• _Material for the task_
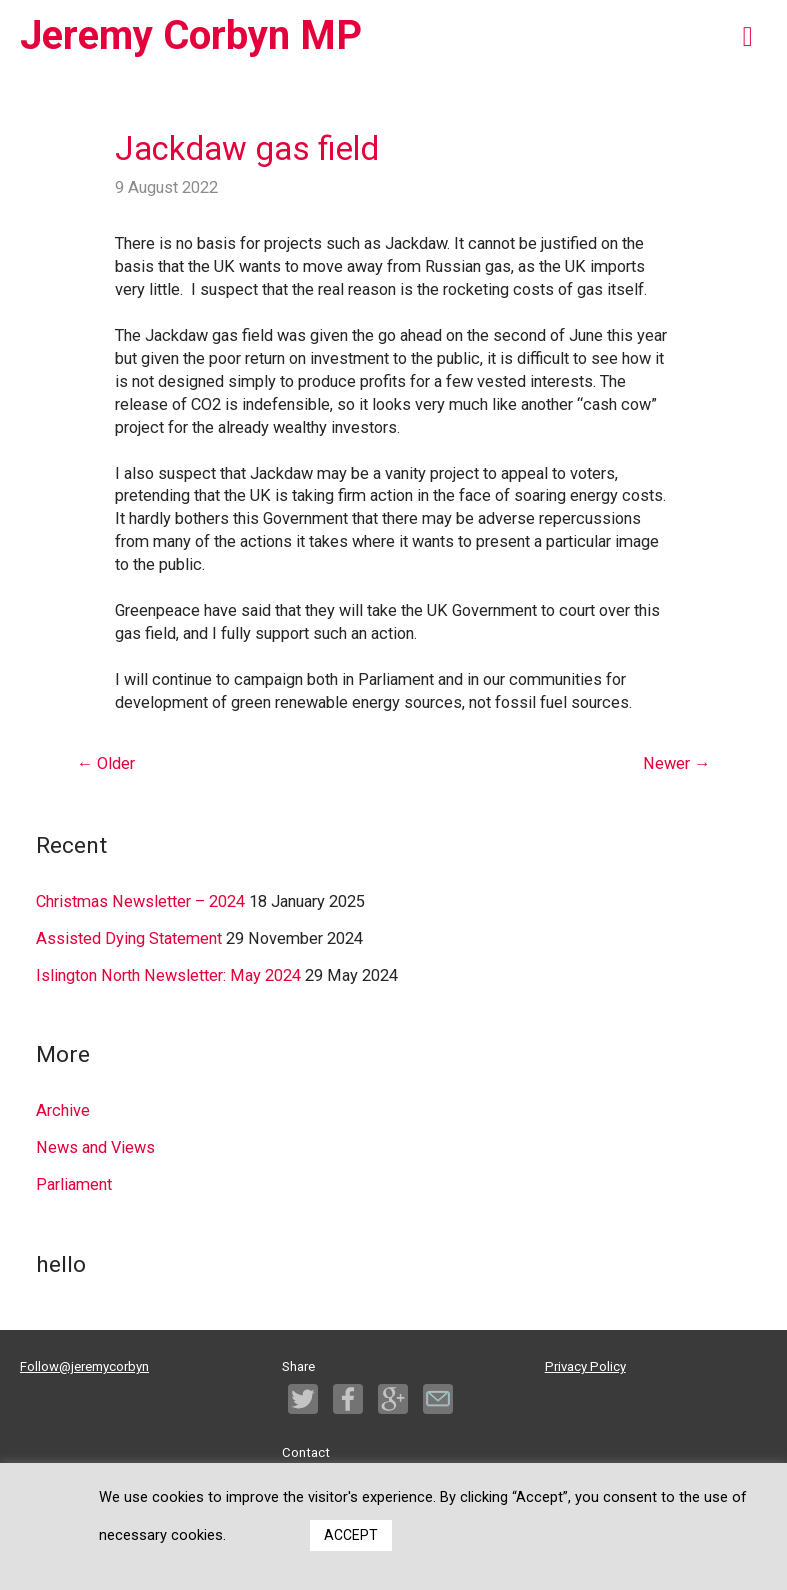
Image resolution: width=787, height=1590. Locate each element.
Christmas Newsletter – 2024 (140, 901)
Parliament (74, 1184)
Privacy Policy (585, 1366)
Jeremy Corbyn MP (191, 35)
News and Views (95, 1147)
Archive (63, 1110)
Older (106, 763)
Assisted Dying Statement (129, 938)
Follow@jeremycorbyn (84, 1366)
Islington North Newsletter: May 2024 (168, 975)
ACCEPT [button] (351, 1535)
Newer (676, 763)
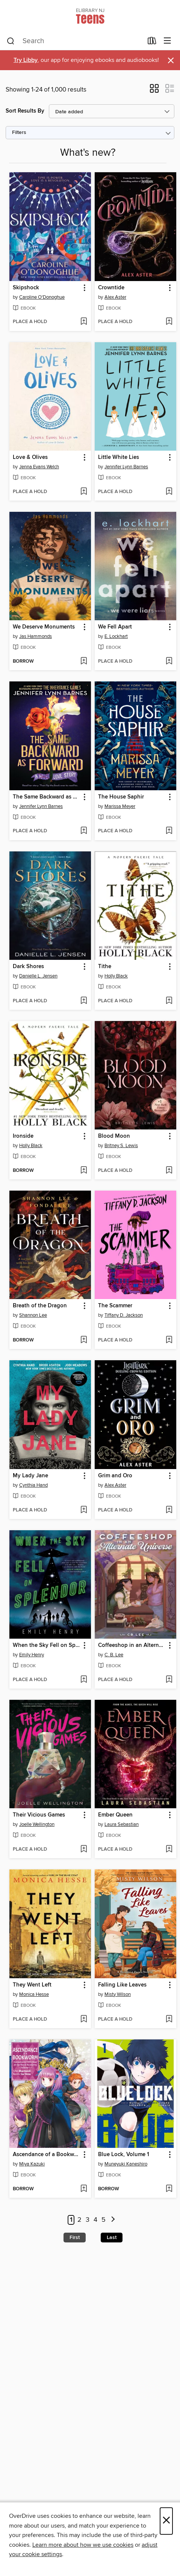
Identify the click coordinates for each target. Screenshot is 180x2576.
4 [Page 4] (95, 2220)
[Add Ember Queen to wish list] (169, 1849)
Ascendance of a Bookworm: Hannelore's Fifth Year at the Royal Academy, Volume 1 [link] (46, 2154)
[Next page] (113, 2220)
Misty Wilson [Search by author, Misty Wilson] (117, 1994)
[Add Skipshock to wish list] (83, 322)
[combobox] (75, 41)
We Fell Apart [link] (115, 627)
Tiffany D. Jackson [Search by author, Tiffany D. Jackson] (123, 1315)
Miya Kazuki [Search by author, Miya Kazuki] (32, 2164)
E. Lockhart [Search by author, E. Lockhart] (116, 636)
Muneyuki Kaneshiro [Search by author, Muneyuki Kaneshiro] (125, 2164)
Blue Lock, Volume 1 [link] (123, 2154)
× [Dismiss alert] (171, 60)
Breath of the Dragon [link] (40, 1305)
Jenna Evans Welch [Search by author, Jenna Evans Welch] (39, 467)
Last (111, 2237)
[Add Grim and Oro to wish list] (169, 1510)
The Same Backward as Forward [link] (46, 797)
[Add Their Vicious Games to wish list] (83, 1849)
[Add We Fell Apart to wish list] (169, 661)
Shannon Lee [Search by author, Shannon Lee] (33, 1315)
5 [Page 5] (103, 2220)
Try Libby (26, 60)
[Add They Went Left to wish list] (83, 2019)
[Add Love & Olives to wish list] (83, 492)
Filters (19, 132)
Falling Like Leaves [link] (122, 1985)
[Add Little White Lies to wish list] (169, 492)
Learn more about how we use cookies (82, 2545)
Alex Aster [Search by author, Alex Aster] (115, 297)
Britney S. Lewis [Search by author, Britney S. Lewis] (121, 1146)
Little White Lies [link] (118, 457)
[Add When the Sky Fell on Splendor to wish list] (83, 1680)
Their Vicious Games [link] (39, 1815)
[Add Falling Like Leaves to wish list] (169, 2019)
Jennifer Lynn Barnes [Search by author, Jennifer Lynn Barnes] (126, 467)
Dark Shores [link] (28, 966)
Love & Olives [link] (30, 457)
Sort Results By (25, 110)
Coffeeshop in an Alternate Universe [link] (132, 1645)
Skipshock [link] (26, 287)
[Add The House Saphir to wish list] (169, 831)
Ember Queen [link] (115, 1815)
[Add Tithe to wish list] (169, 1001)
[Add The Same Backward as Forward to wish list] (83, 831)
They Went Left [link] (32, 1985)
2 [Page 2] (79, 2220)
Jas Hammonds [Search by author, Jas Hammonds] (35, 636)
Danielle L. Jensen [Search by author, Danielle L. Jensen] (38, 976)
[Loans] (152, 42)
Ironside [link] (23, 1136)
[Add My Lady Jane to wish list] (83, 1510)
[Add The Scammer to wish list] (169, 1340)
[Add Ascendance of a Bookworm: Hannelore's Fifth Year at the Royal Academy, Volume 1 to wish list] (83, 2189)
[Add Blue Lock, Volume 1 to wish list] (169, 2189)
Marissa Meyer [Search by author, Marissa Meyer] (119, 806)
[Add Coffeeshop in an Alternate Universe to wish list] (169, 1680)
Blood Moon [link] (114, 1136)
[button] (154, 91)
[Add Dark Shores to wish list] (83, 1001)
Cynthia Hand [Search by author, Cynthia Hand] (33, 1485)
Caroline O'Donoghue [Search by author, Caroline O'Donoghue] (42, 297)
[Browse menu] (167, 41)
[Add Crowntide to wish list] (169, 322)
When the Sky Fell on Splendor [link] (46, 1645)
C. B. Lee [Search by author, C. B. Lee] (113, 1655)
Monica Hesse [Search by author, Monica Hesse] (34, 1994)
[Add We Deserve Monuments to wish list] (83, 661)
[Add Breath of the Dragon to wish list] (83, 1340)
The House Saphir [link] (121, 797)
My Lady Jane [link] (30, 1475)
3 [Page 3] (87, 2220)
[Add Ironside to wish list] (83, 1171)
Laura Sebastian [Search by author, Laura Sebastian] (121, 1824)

---

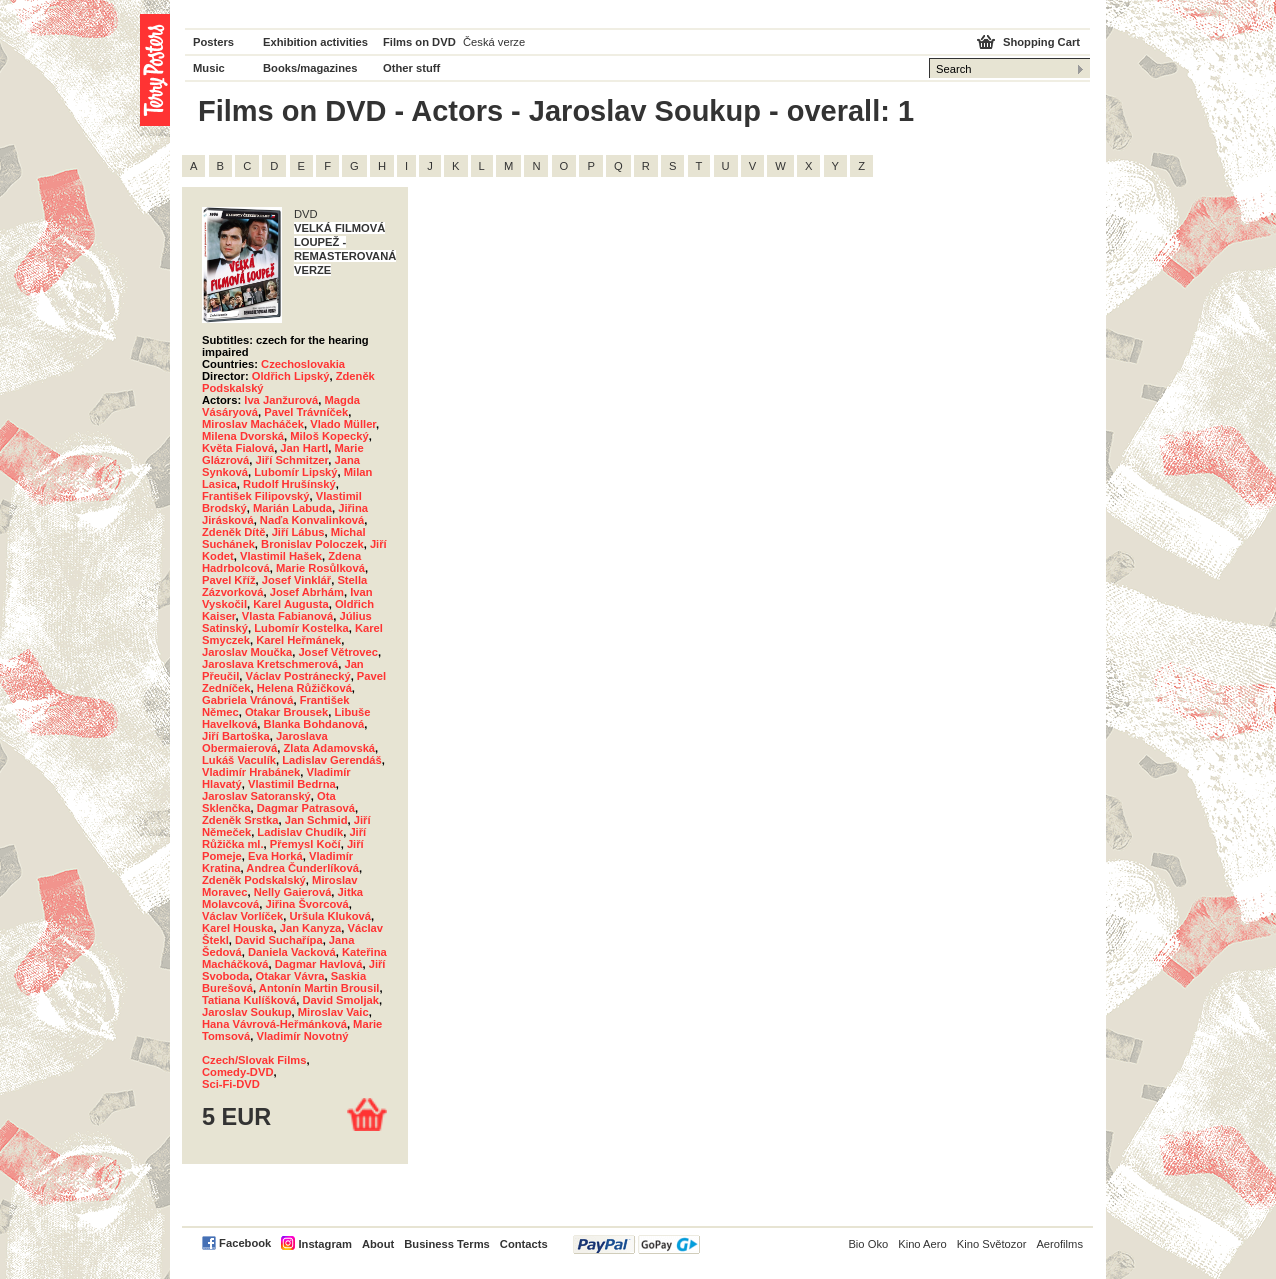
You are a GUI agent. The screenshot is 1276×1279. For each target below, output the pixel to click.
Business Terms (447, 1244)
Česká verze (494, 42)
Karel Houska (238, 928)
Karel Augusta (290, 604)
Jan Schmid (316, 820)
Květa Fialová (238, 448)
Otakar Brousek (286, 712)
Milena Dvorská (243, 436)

• _Work item_
Here the job is to set down exactly the lines of the material above that fall between the one with "[Add Falling Like" and the one with "Laura Sebastian [Search", inclusive, and nothing beyond them.

• _Exercise answer_
[Add Falling Like Leaves to wish list] (169, 2019)
Jennifer Lynn Barnes [Search by author, Jennifer Lynn Barnes] (126, 467)
Dark Shores [link] (28, 966)
Love & Olives [link] (30, 457)
Sort Results By (25, 110)
Coffeeshop in an Alternate Universe [link] (132, 1645)
Skipshock [link] (26, 287)
[Add The House Saphir to wish list] (169, 831)
Ember Queen [link] (115, 1815)
[Add Tithe to wish list] (169, 1001)
[Add The Same Backward as Forward to wish list] (83, 831)
They Went Left [link] (32, 1985)
2 [Page 2] (79, 2220)
Jas Hammonds [Search by author, Jas Hammonds] (35, 636)
Danielle L. Jensen [Search by author, Danielle L. Jensen] (38, 976)
[Loans] (152, 42)
Ironside [link] (23, 1136)
[Add My Lady Jane to wish list] (83, 1510)
[Add The Scammer to wish list] (169, 1340)
[Add Ascendance of a Bookworm: Hannelore's Fifth Year at the Royal Academy, Volume 1 to wish list] (83, 2189)
[Add Blue Lock, Volume 1 to wish list] (169, 2189)
Marissa Meyer [Search by author, Marissa Meyer] (119, 806)
[Add Coffeeshop in an Alternate Universe to wish list] (169, 1680)
Blood Moon [link] (114, 1136)
[button] (154, 91)
[Add Dark Shores to wish list] (83, 1001)
Cynthia Hand [Search by author, Cynthia Hand] (33, 1485)
Caroline O'Donoghue [Search by author, Caroline O'Donoghue] (42, 297)
[Browse menu] (167, 41)
[Add Crowntide to wish list] (169, 322)
When the Sky Fell on Splendor [link] (46, 1645)
C. B. Lee [Search by author, C. B. Lee] (113, 1655)
Monica Hesse [Search by author, Monica Hesse] (34, 1994)
[Add We Deserve Monuments to wish list] (83, 661)
[Add Breath of the Dragon to wish list] (83, 1340)
The House Saphir [link] (121, 797)
My Lady Jane [link] (30, 1475)
3 [Page 3] (87, 2220)
[Add Ironside to wish list] (83, 1171)
Laura Sebastian [Search by author, Laura Sebastian] (121, 1824)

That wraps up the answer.